▸ **THE RECORDS**
⁂
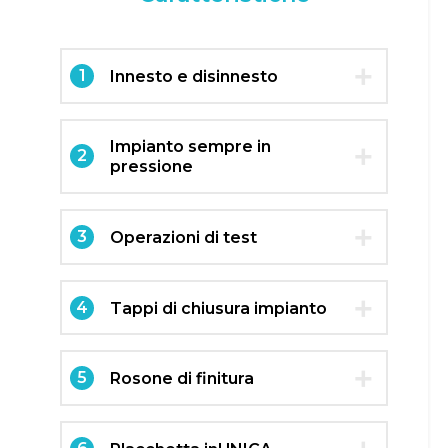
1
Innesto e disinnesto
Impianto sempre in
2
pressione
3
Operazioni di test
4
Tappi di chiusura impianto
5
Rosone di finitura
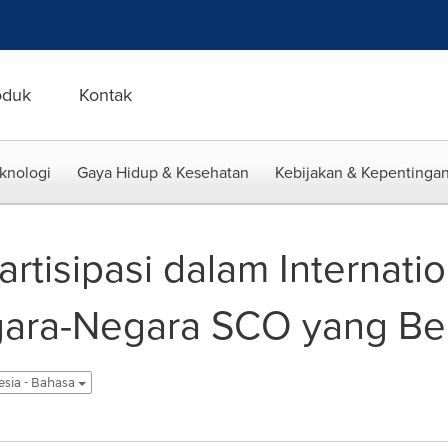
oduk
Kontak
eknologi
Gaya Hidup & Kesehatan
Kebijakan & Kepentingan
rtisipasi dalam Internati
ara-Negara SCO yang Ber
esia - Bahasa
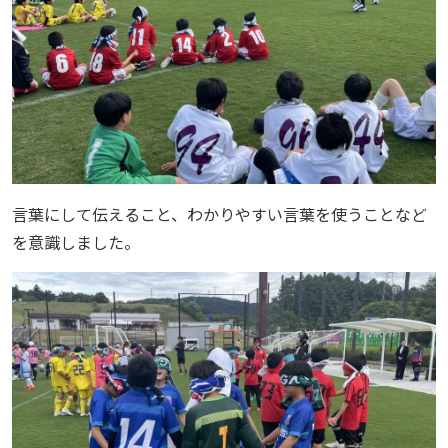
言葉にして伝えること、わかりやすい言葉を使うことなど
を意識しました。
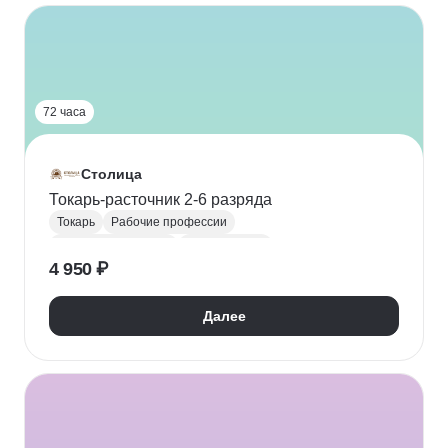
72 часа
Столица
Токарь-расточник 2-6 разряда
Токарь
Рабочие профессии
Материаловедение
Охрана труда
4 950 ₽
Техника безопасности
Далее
⁂
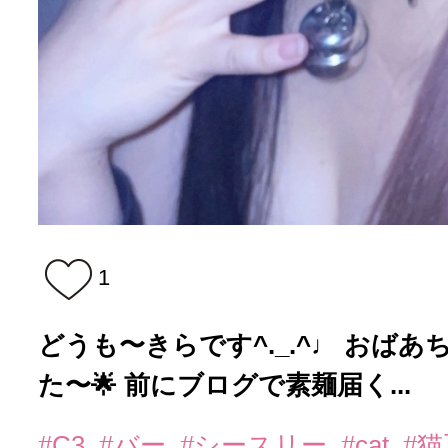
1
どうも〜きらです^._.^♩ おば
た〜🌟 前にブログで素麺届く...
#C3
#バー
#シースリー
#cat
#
⁂
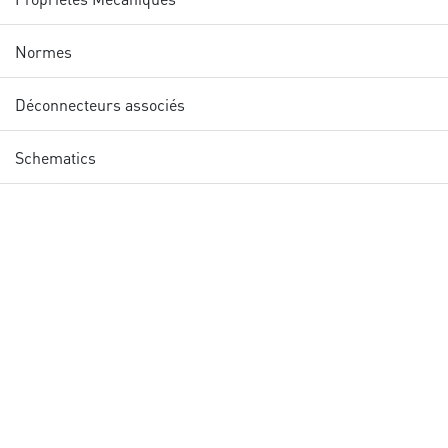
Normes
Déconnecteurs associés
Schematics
⁂
▸ **THE PROBLEM**
Across the entries above, find the lines with the string "Токарь" and copy them.

▸ **WORKED SOLUTION**
Токарь-расточник 2-6 разряда
Токарь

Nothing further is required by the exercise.